Marketing Genius from Maple Creative


Marketing tips, observations & philosophy, plus a few rants and random musings - from those who practice, preach and teach marketing, research, advertising, public relations and business strategy.

Tuesday, August 02, 2005

Up for Grabs: Green Petroleum Company

Recently, the idea that the world is truly running out of oil has hit home with me. I'm not sure if this is related to the fact that I am almost 40 years old, or the fact that we haven't seen gas prices below $2.00 per gallon in longer than I can remember. Plus, I have seen the economic rise of China ... and its concurrent rise in petroleum consumption. Regardless, I now believe this to be true: we are running out of oil. And this shift in thinking has begun to influence the way that I view the world, as well as my behavior. For example, we just traded one of our V8 cars for a V6.

It is interesting to see how the major petroleum companies are racing to claim the position in the market of "The Green" brand. From the perspective of the gasoline producers, I think that "going for the green" is a smart strategy in today's global economy. Wouldn't it be smart for one of the major refiners to say, "We care the most about saving energy and producing the world's most efficient fuels." Or what if they could say, "We produce the cleanest burning gasoline fuels in the world?"

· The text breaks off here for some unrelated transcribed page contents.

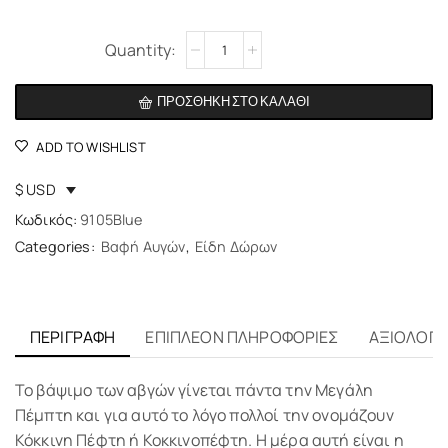
Alternative:
ΠΡΟΣΘΉΚΗ ΣΤΟ ΚΑΛΆΘΙ
ADD TO WISHLIST
$ USD
Κωδικός:
9105Blue
Categories:
Βαφή Αυγών
,
Είδη Δώρων
ΠΕΡΙΓΡΑΦΉ
ΕΠΙΠΛΈΟΝ ΠΛΗΡΟΦΟΡΊΕΣ
ΑΞΙΟΛΟΓΉΣ
Το βάψιμο των αβγών γίνεται πάντα την Μεγάλη
Πέμπτη και για αυτό το λόγο πολλοί την ονομάζουν
Κόκκινη Πέφτη ή Κοκκινοπέφτη. Η μέρα αυτή είναι η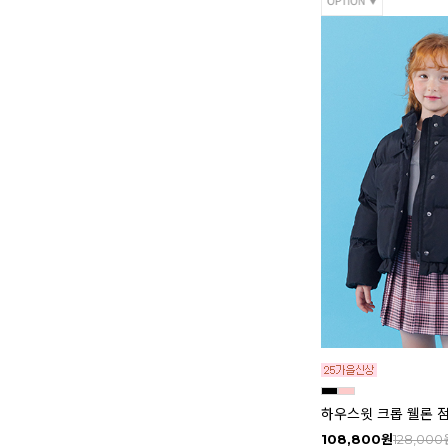
하우스윗 크롭 웰론 
108,800원
128,000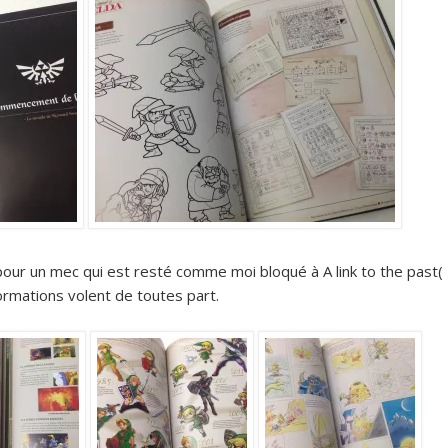
pour un mec qui est resté comme moi bloqué à A link to the past(
nformations volent de toutes part.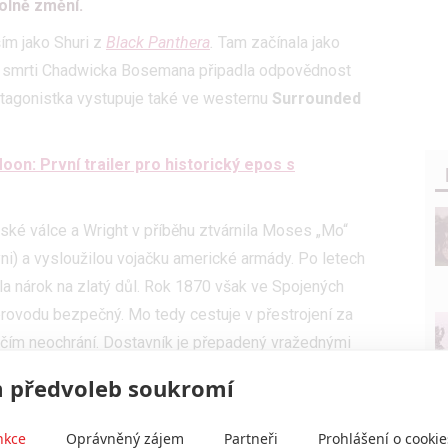
olně změní.
ím jako Shuri z
Black Panthera
.
Tam začínala jako
né smrti Chadwicka Bosemana připadla odpovědnost
rotagonistka vystupuje také ve westernu
Surrounded
Moon: První trailer pro historický epos s
ské válce a Wright v příběhu ztvárnila Moses „Mo“
ni) a vysloužilou vojačku americké armády. Po letech
a nárok na zlatý důl. Rok 1870 však ve Spojených
rovodu bezpečný. Mo tedy cestuje v přestrojení za
ečím neochrání. Dostavník je přepadený vražednými
e ostatní přeživší pasažéři vydávají pro pomoc, je Mo
 předvoleb soukromí
anditu Tommyho Walshe. Začíná souboj vůlí a stírají
dva přitom stále musejí bojovat o to, aby na drsném
nkce
Oprávněný zájem
Partneři
Prohlášení o cookie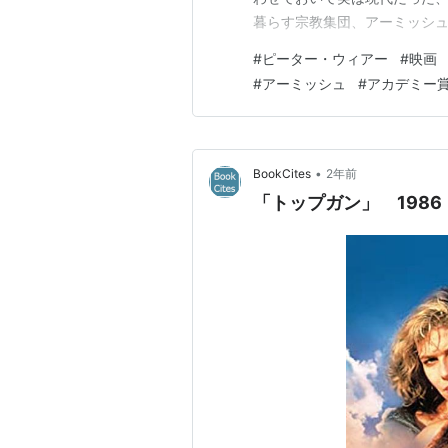
暮らす宗教集団、アーミッシ
出てくる現代劇じゃなかったっ
#
ピーター・ウィアー
#
映画
―「充足」と「簡素」の文化 (Nigens
#
アーミッシュ
#
アカデミー
•
BookCites
2年前
「トップガン」 1986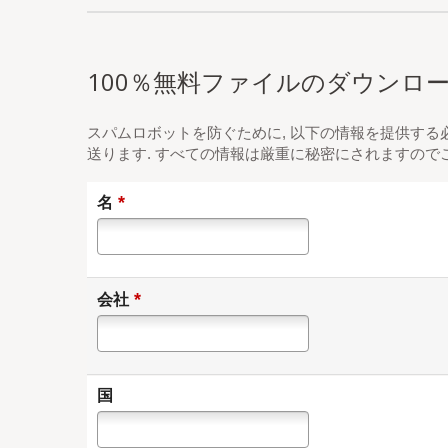
100％無料ファイルのダウンロ
スパムロボットを防ぐために, 以下の情報を提供する
送ります. すべての情報は厳重に秘密にされますので
*
名
*
会社
国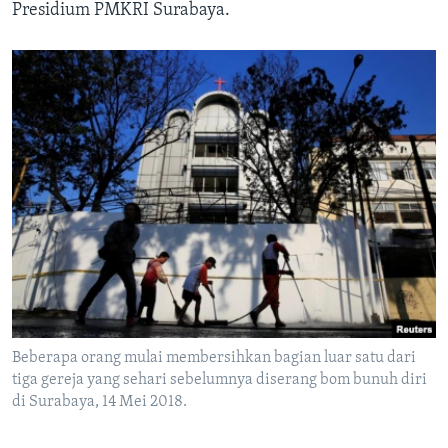
Presidium PMKRI Surabaya.
Beberapa orang mulai membersihkan bagian luar satu dari
tiga gereja yang sehari sebelumnya diserang bom bunuh diri
di Surabaya, 14 Mei 2018.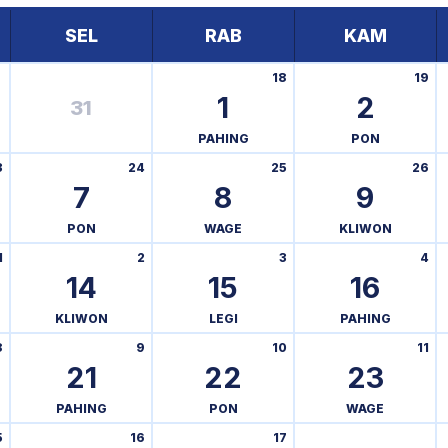
SEL
RAB
KAM
18
19
1
2
31
PAHING
PON
3
24
25
26
7
8
9
PON
WAGE
KLIWON
1
2
3
4
14
15
16
KLIWON
LEGI
PAHING
8
9
10
11
21
22
23
PAHING
PON
WAGE
5
16
17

This Spring and Summer I have seen several TV spots from BP, in which an interviewer is speaking to people on the street (mostly women, in the spots that I have seen). They are talking to them about their energy and conservation concerns. BP is attempting to "own" the conversation about energy and protecting the environment.

Now, here's a quick scan of the Web space:

Exxon - nothing Green on its homepage. They don't seem to get it. Still trying to sell me the tiger and more power.

Chevron - leads with this headling on its homepage: "It took 125 years to use the first trillion barrels of oil. We'll use the next trillion in 30." Nice! They definitely get it. The direct, conversational tone of the copy is superb, such as this excerpt: "Energy will be one of the defining issues of this century, and one thing is clear: the era of easy oil is over. What we all do next will determine how well we meet the energy needs of the entire world in this century and beyond." Chevron has even posted a library of its "Real Issues" advertising - awesome!

Shell - its U.K. Web page has a mention of cleaner fuels; the U.S. page does not.

Marathon Oil - focused on sustainable value growth - nothing about conservation or the environment here. Not a mention. Not a clue!

BP - on the BP Web page, I found a unique enviromental mapping tool to provide environmental management information about every BP site. Plus, there's significant space devoted to "climate change" and "statistical review of world energy."

BP unquestionably gets it--and they back up their positioning with data and user-friendly, relevant Web apps.

So far it appears that Chevron and BP have jumped out to an early lead in this important race. Let's watch closely as it plays out.